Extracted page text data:
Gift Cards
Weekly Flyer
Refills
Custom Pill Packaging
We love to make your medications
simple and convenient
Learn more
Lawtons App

* * *

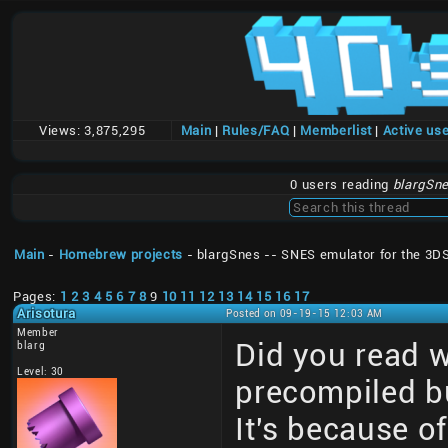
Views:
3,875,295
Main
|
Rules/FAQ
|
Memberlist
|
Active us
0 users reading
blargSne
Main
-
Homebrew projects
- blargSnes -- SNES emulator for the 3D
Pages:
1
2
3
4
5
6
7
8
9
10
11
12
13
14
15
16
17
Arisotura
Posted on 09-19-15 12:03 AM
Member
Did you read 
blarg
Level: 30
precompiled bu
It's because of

- [Task description] Lines to set down from above: the line with "0 users reading", the line with "It's because of", and every line between, each exactly as written.

- [Solution to this problem]
0 users reading
blargSne
Main
-
Homebrew projects
- blargSnes -- SNES emulator for the 3D
Pages:
1
2
3
4
5
6
7
8
9
10
11
12
13
14
15
16
17
Arisotura
Posted on 09-19-15 12:03 AM
Member
Did you read 
blarg
Level: 30
precompiled bu
It's because of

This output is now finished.